Слух Джозефа Джоунса внезапно улучшился, и он спрятал узловатые руки под лежащим на коленях пледом.

В итоге Катинка переехала в «Содом и Гоморру», где остановилась в убогом маленьком отеле. Она купила открытку с изображением унылого побережья Мамблса{7} и перечеркнула ее крест-накрест.

Здесь я не остановилась, — написала она мисс Давайте-Будем-Красивыми, которая изнемогала от жары в Лондоне, отгуляв отпуск в июне. — Джо Водяной думает, что я блудница в пурпуре{8}, и я ушла под дождем, который здесь идет не переставая. Отпуск испорчен, так как я не позаботилась о жилье заранее и никого здесь не знаю.

Мисс Давайте-Будем-Красивыми отправила в ответ вид Лондона с надписью:

А я жалею, что мне приходится оставаться здесь.

И добавила:

Почему, черт возьми, ты не едешь к Амисте?

Катинка предупредила в отеле, что не вернется к чаю, и села в коричневый автобус, оставив позади город, порт и море. Когда автобус взбирался на холм, мягкий валлийский дождик продолжал окутывать серебристой дымкой долы и горы, придавая новые силы зелени, которая пробивалась сквозь черную земляную корку, и неповторимый цвет лица девушкам долины Суонси... Девушки эти тряслись в автобусе вместе с Катинкой, болтая мелодичными голосами о кинозвездах, прическах и перебранках с продавщицами в лавках. Их матери сидели рядом в чопорных старомодных платьях, оживленно переговариваясь друг с другом. Усталые шахтеры ехали молча, глядя на свои башмаки и помахивая свисавшими между коленями шапками, которые держали в руках, таких же черных и покрытых шрамами, как земля, в которой они трудились. Их лица напоминали лица загримированных неграми менестрелей{9} с полосками белой кожи у самых волос и вокруг окруженных розовыми ободками глаз. Дома их ждали ванна у огня в кухне, жены, растирающие им спину, пища и постель...

— Пентр-Трист! — крикнула кондукторша, приглаживая растрепавшиеся локоны. — Кажется, вы просили предупредить вас, девушка?

— Да, спасибо, — отозвалась Катинка.
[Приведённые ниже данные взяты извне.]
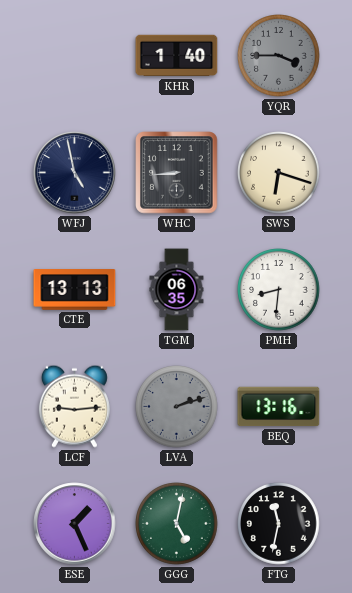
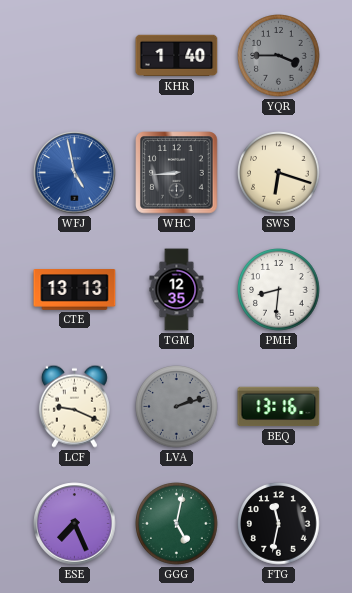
WFJ dial: navy -> blue
TGM: 06:35 -> 12:35
LCF: 9:14 -> 9:19
ESE: 1:26 -> 7:26
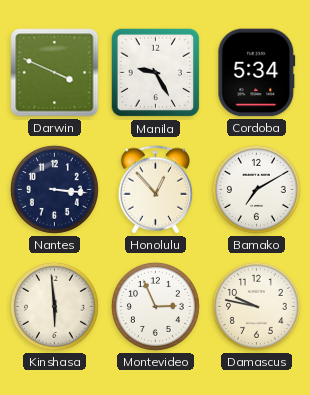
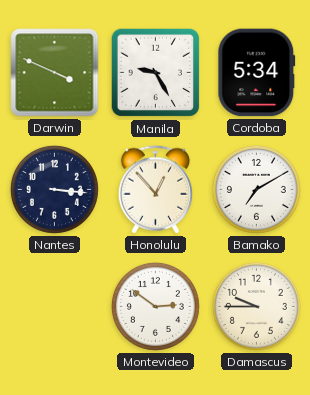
Kinshasa: 5:59 -> none
Montevideo: 2:56 -> 2:51
Damascus: 9:47 -> 9:45
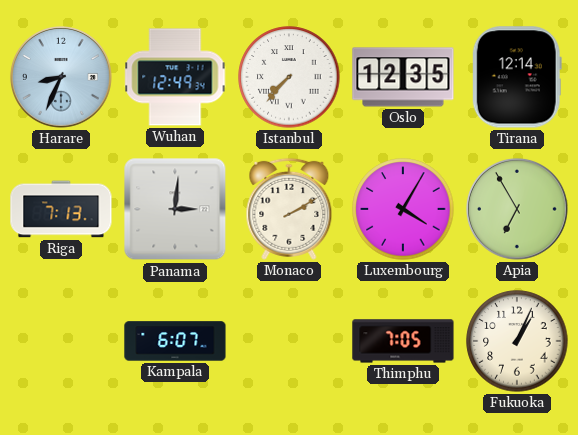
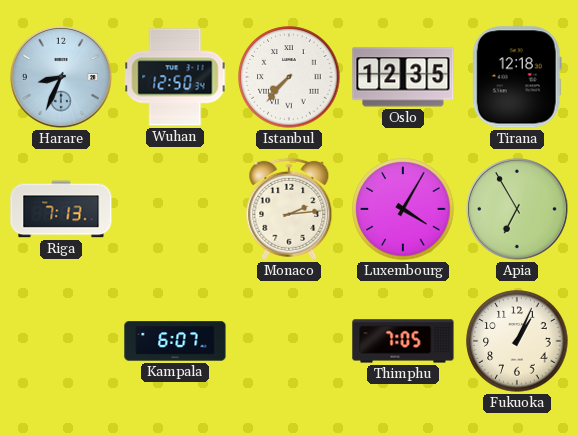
Wuhan: 12:49 -> 12:50
Tirana: 12:14 -> 12:18
Panama: 3:01 -> none
Monaco: 2:10 -> 2:14
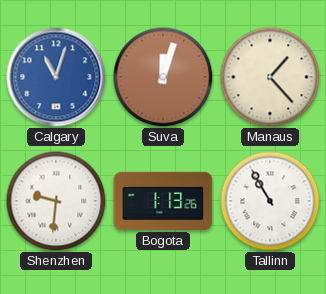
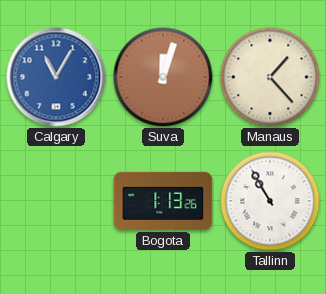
Calgary: 11:03 -> 11:05
Shenzhen: 9:31 -> none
Ее голос, обычно звонкий и веселый, звучал тускло на фоне пронзительных голосов валлийских девушек. Она подобрала изящную коричневую сумочку и перчатки такого же цвета и спрыгнула на дорогу. Автобус покатился дальше.

Бесформенная, лишенная тротуаров деревенская улица тянулась между рядами лавчонок. Отходящие от нее переулки либо круто взбирались по склону холма, либо так же круто спускались в долину, расположенную в полумиле вниз. Маленькие безобразные домишки, столь же безобразная методистская церковь{10} с жестяной крышей, броская афиша на фасаде единственного кинотеатра... А по другую сторону долины — гора, окутанная серой мантией бесконечного дождя. Гора — гордость каждой валлийской шахтерской деревушки — нависала, точно доброе божество, над трудом, терпением и мужеством маленьких муравьев, копошащихся в их муравейнике, наблюдая, как они рождаются, живут и умирают...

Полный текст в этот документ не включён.